→ **REQUIRED ACTION**:
The reply should reproduce every line of the data below word for word, minus any images.

|---|

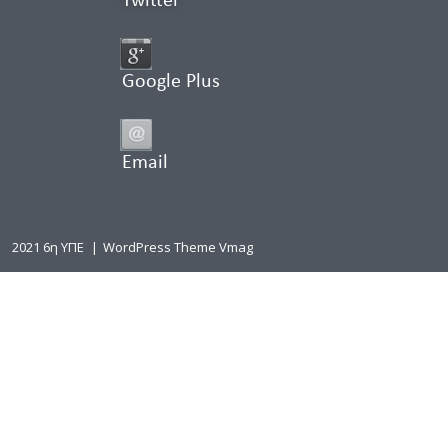
Twitter
Google Plus
Email
2021 6η ΥΠΕ
|
WordPress Theme Vmag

|---|

→ **TASK RESPONSE**:
Twitter
Google Plus
Email
2021 6η ΥΠΕ
|
WordPress Theme Vmag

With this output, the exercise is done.